[BUG] the input variables may be changed to scalars when use activation checkpoint #6969

zhangvia · 2025-01-23T09:45:10Z

Describe the bug
i'm using deepspeed activation checkpoint to train the hunyuanvideo. HunyuanVideo model is composed of a series of mmdit blocks. and every block has same inputs, and every block will return hiddenstates ,encoder_hidden_states which will be the input of next block. the other input variables won't be modified and will be passed to next block directly. but weirdly, when i use deepspeed checkpoint function to wrap every block. some of the inputs will be modified after block forward. if i change to torch.utils.checkpoint, the error disappeared

To Reproduce
here is a simple script:

import torch
import torch.nn as nn
from typing import Optional, Tuple

from deepspeed.runtime.activation_checkpointing import checkpointing
from diffusers.models import AutoencoderKLHunyuanVideo, HunyuanVideoTransformer3DModel

from diffusers.models.transformers.transformer_hunyuan_video import HunyuanVideoSingleTransformerBlock,HunyuanVideoTransformerBlock
from torch.distributed.algorithms._checkpoint.checkpoint_wrapper import (
    CheckpointImpl,
    apply_activation_checkpointing,
    checkpoint_wrapper,
)
from functools import partial
from accelerate import Accelerator
from peft import LoraConfig
def hack_transformer(transformer):
    with torch.no_grad():
        in_chans = 32
        embed_dim = 3072
        patch_size = (1,2,2)
        new_conv_in = nn.Conv3d(in_chans, embed_dim, kernel_size=patch_size, stride=patch_size)
        torch.nn.init.kaiming_normal_(new_conv_in.weight)  
        new_conv_in.weight.data = new_conv_in.weight.data * 0.  
        new_conv_in.weight.data[:, :16] = transformer.x_embedder.proj.weight.data  
        new_conv_in.bias.data[:] = transformer.x_embedder.proj.bias.data 
        transformer.x_embedder.proj = new_conv_in
        transformer.config.in_channels = in_chans
    return transformer

def apply_selective_checkpointing(model, block_types, p, use_deepspeed_ac):
    '''
    block_types: a list of nn.Module types to be checkpointed
    p: the fraction of the all blocks to be checkpointed
    '''
    block_idx = 0
    cut_off = 1 / 2
    # when passing p as a fraction number (e.g. 1/3), it will be interpreted
    # as a string in argv, thus we need eval("1/3") here for fractions.
    p = eval(p) if isinstance(p, str) else p

    def selective_checkpointing(submodule):
        nonlocal block_idx
        nonlocal cut_off

        if isinstance(submodule, block_types):
            block_idx += 1
            if block_idx * p >= cut_off:
                cut_off += 1

                return True
        return False
    
    def count_total_blocks(model, block_types):
        total_blocks = 0

        def count_blocks(module):
            nonlocal total_blocks
            if isinstance(module, block_types):
                total_blocks += 1

        model.apply(count_blocks)
        return total_blocks
    
    if use_deepspeed_ac:
        from deepspeed.runtime.activation_checkpointing import checkpointing
        total_block_num = count_total_blocks(model, block_types)
        num_checkpoints = round(p * total_block_num)
        checkpointing.configure(
            mpu_=None,
            deepspeed_config=None,
            partition_activations=False,
            contiguous_checkpointing=False,
            num_checkpoints=num_checkpoints, 
            checkpoint_in_cpu=True, 
            synchronize=False,
            profile=True,
        )
        checkpoint_fn = checkpointing.checkpoint
        checkpointing_wrapper = partial(checkpoint_wrapper, checkpoint_fn=checkpoint_fn)
    else:
        checkpointing_wrapper = partial(checkpoint_wrapper,checkpoint_impl=CheckpointImpl.NO_REENTRANT)

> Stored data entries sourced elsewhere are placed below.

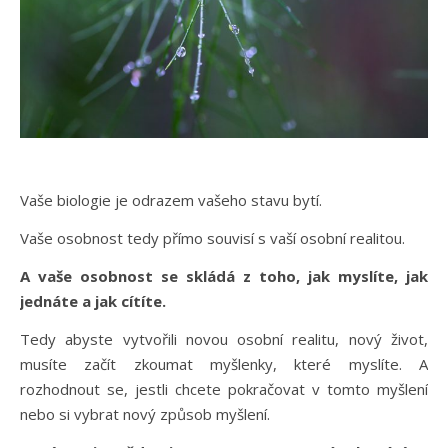
Vaše biologie je odrazem vašeho stavu bytí.
Vaše osobnost tedy přímo souvisí s vaší osobní realitou.
A vaše osobnost se skládá z toho, jak myslíte, jak
jednáte a jak cítíte.
Tedy abyste vytvořili novou osobní realitu, nový život,
musíte začít zkoumat myšlenky, které myslíte. A
rozhodnout se, jestli chcete pokračovat v tomto myšlení
nebo si vybrat nový způsob myšlení.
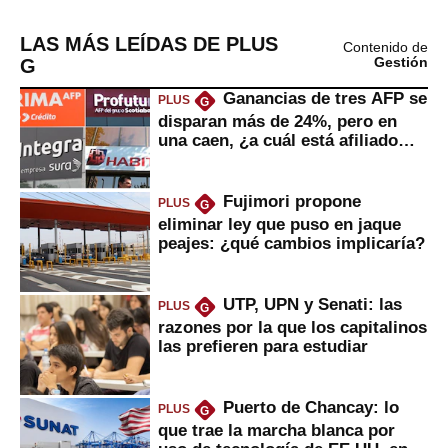
LAS MÁS LEÍDAS DE PLUS
Contenido de
G
Gestión
Ganancias de tres AFP se
PLUS
G
disparan más de 24%, pero en
una caen, ¿a cuál está afiliado
usted?
Fujimori propone
PLUS
G
eliminar ley que puso en jaque
peajes: ¿qué cambios implicaría?
UTP, UPN y Senati: las
PLUS
G
razones por la que los capitalinos
las prefieren para estudiar
Puerto de Chancay: lo
PLUS
G
que trae la marcha blanca por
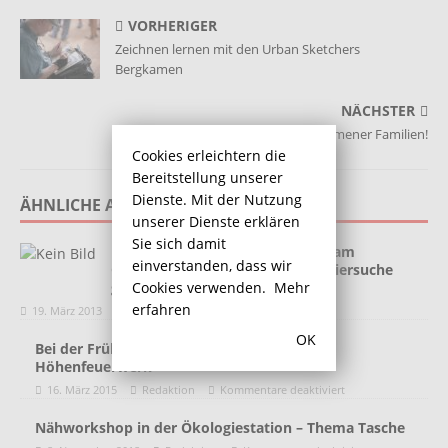
VORHERIGER
Zeichnen lernen mit den Urban Sketchers
Bergkamen
NÄCHSTER
Werden Sie Familienpate für Bergkamener Familien!
Cookies erleichtern die
Bereitstellung unserer
Dienste. Mit der Nutzung
ÄHNLICHE ARTIKEL
unserer Dienste erklären
Sie sich damit
Hallenbäder sind erstmals auch am
einverstanden, dass wir
Ostersonntagmorgen nach der Eiersuche
geöffnet
Cookies verwenden.
Mehr
erfahren
19. März 2013
Heino
Kommentare deaktiviert
OK
Bei der Frühjahrskirmes gibt es wieder ein
Höhenfeuerwerk
16. März 2015
Redaktion
Kommentare deaktiviert
Nähworkshop in der Ökologiestation – Thema Tasche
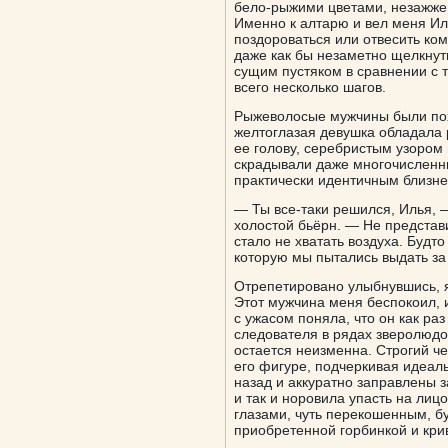
бело-рыжими цветами, незажжен
Именно к алтарю и вел меня Ил
поздороваться или отвесить ко
даже как бы незаметно щелкнут
сущим пустяком в сравнении с т
всего несколько шагов.
Рыжеволосые мужчины были похо
желтоглазая девушка обладала
ее голову, серебристым узором
скрадывали даже многочисленны
практически идентичным близнец
— Ты все-таки решился, Илья,
холостой бьёрн. — Не представ
стало не хватать воздуха. Будт
которую мы пытались выдать за
Отрепетировано улыбнувшись, я 
Этот мужчина меня беспокоил, и
с ужасом поняла, что он как раз
следователя в рядах зверолюдо
остается неизменна. Строгий ч
его фигуре, подчеркивая идеал
назад и аккуратно заправлены з
и так и норовила упасть на ли
глазами, чуть перекошенным, бу
приобретенной горбинкой и кри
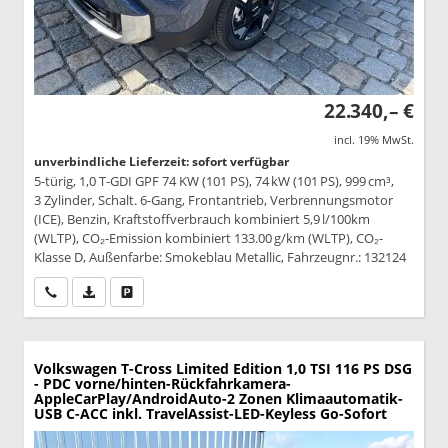
22.340,– €
incl. 19% MwSt.
unverbindliche Lieferzeit: sofort verfügbar
5-türig, 1,0 T-GDI GPF 74 KW (101 PS), 74 kW (101 PS), 999 cm³,
3 Zylinder, Schalt. 6-Gang, Frontantrieb, Verbrennungsmotor
(ICE), Benzin, Kraftstoffverbrauch kombiniert 5,9 l/100km
(WLTP), CO₂-Emission kombiniert 133.00 g/km (WLTP), CO₂-
Klasse D, Außenfarbe: Smokeblau Metallic, Fahrzeugnr.: 132124
Wir rufen Sie an
PDF-Datei, Fahrzeugexposé drucken
Drucken, parken oder vergleichen
Volkswagen T-Cross
Limited Edition 1,0 TSI 116 PS DSG
- PDC vorne/hinten-Rückfahrkamera-
AppleCarPlay/AndroidAuto-2 Zonen Klimaautomatik-
USB C-ACC inkl. TravelAssist-LED-Keyless Go-Sofort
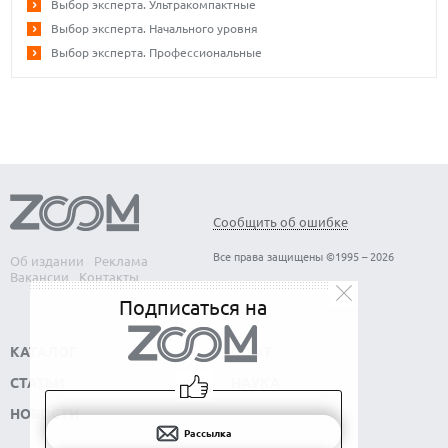
Выбор эксперта. Ультракомпактные
Выбор эксперта. Начального уровня
Выбор эксперта. Профессиональные
Сообщить об ошибке
Все права защищены ©1995 – 2026
Об издании
Реклама
Вакансии
Контакты
Подписаться на
КАТАЛОГ
СОФТ
СТАТЬИ
НАУКА
НОВОСТИ
Рассылка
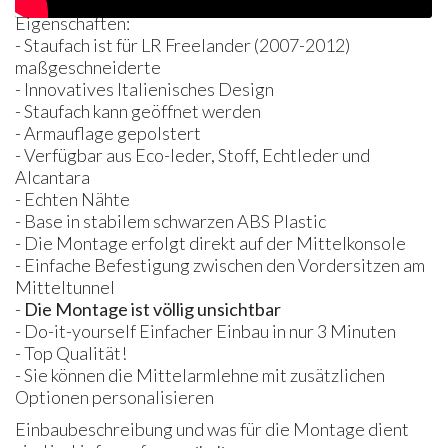
Eigenschaften:
- Staufach ist für LR Freelander (2007-2012)
maßgeschneiderte
- Innovatives Italienisches Design
- Staufach kann geöffnet werden
- Armauflage gepolstert
- Verfügbar aus Eco-leder, Stoff, Echtleder und
Alcantara
- Echten Nähte
- Base in stabilem schwarzen
ABS
Plastic
- Die Montage erfolgt direkt auf der Mittelkonsole
- Einfache Befestigung zwischen den Vordersitzen am
Mitteltunnel
-
Die Montage ist völlig unsichtbar
- Do-it-yourself Einfacher Einbau in nur 3 Minuten
- Top Qualität!
- Sie können die Mittelarmlehne mit zusätzlichen
Optionen personalisieren
Einbaubeschreibung und was für die Montage dient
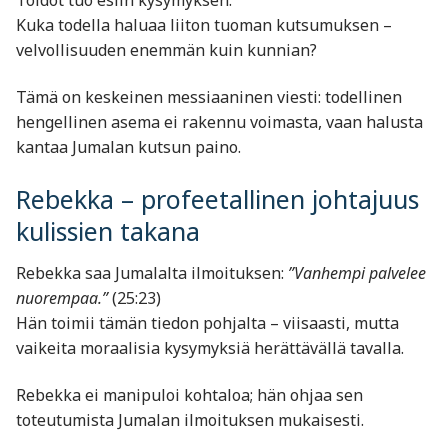
Kuka todella haluaa liiton tuoman kutsumuksen –
velvollisuuden enemmän kuin kunnian?
Tämä on keskeinen messiaaninen viesti: todellinen
hengellinen asema ei rakennu voimasta, vaan halusta
kantaa Jumalan kutsun paino.
Rebekka – profeetallinen johtajuus
kulissien takana
Rebekka saa Jumalalta ilmoituksen:
”Vanhempi palvelee
nuorempaa.”
(25:23)
Hän toimii tämän tiedon pohjalta – viisaasti, mutta
vaikeita moraalisia kysymyksiä herättävällä tavalla.
Rebekka ei manipuloi kohtaloa; hän ohjaa sen
toteutumista Jumalan ilmoituksen mukaisesti.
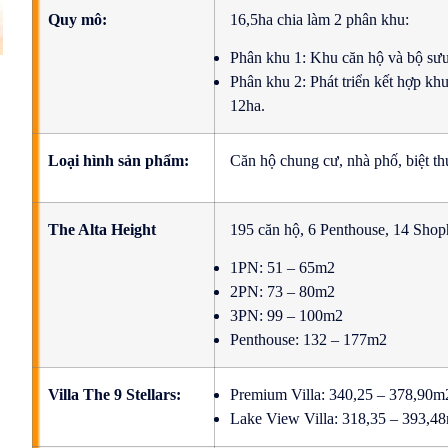
Quy mô:
16,5ha chia làm 2 phân khu:
Phân khu 1: Khu căn hộ và bộ sưu 
Phân khu 2: Phát triển kết hợp kh
12ha.
Loại hình sản phẩm:
Căn hộ chung cư, nhà phố, biệt thự
The Alta Height
195 căn hộ, 6 Penthouse, 14 Shoph
1PN: 51 – 65m2
2PN: 73 – 80m2
3PN: 99 – 100m2
Penthouse: 132 – 177m2
Villa The 9 Stellars:
Premium Villa: 340,25 – 378,90m
Lake View Villa: 318,35 – 393,4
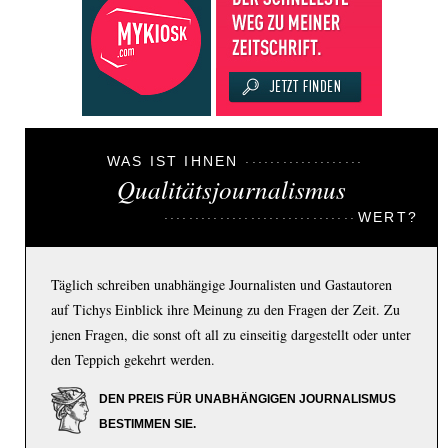
WAS IST IHNEN
Qualitätsjournalismus
WERT?
Täglich schreiben unabhängige Journalisten und Gastautoren
auf Tichys Einblick ihre Meinung zu den Fragen der Zeit. Zu
jenen Fragen, die sonst oft all zu einseitig dargestellt oder unter
den Teppich gekehrt werden.
DEN PREIS FÜR UNABHÄNGIGEN JOURNALISMUS
BESTIMMEN SIE.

    apply_activation_checkpointing(
        model,
        checkpoint_wrapper_fn=checkpointing_wrapper,
        check_fn=selective_checkpointing,
    )


accelerator = Accelerator(
        mixed_precision='fp16',
    )
accelerator.state.deepspeed_plugin.deepspeed_config['train_micro_batch_size_per_gpu'] = 1

model = HunyuanVideoTransformer3DModel()
model = hack_transformer(model)
target_modules = [
            'timestep_embedder.linear_1',
            'timestep_embedder.linear_2',
            'text_embedder.linear_1',
            'text_embedder.linear_2',
            'guidance_embedder.linear_1',
            'guidance_embedder.linear_1',
    #        'norm1',
    #        'context_embedder',
            'norm_out.linear',
            'norm1_context.linear'
            'proj_out',
            'norm1.linear'
            'attn.to_q',
            'attn.to_k',
            'attn.to_v',
            "attn.to_out.0",
            "attn.add_k_proj",
            "attn.add_q_proj",
            "attn.add_v_proj",
            'attn.to_add_out',
            'ff.net.0.proj',
            'ff.net.2',
            'ff_context.net.0.proj',
            "ff_context.net.2",
            'norm.linear',
            'proj_mlp',
        ]
        # now we will add new LoRA weights the transformer layers
rank=256
transformer_lora_config = LoraConfig(
    r=rank,
    lora_alpha=rank,
    init_lora_weights="gaussian",
    target_modules=target_modules,
)
model.add_adapter(transformer_lora_config)

    
for param_name, param in model.named_parameters():
    if "lora"  in param_name or "dora_scale" in param_name:
        param.requires_grad = True
    if 'x_embedder' in param_name:
        param.requires_grad = True
        print('train x_embedder')
params_to_opt = list(filter(lambda p: p.requires_grad, model.parameters()))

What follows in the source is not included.